▶ Directions
Begin at the line below that has "controlados por agentes" and stop after the line that has "la máxima velocidad permitida pero que". Please restate only those lines, word for word.
----- Exercise material -----
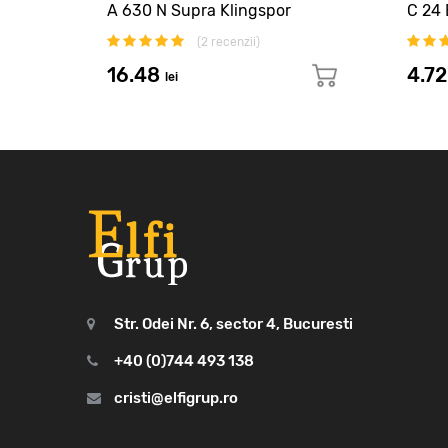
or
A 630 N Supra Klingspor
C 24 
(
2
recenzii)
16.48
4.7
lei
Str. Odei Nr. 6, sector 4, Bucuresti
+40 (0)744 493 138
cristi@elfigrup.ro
-----
----- Exercise material -----
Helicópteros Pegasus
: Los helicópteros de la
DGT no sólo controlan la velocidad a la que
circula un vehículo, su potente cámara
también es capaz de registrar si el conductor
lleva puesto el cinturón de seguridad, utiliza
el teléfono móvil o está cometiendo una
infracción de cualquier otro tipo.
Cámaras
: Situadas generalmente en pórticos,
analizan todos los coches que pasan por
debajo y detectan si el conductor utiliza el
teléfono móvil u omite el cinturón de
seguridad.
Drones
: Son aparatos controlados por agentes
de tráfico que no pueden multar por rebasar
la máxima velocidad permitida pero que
-----
▶ Task solution
: Son aparatos controlados por agentes
de tráfico que no pueden multar por rebasar
la máxima velocidad permitida pero que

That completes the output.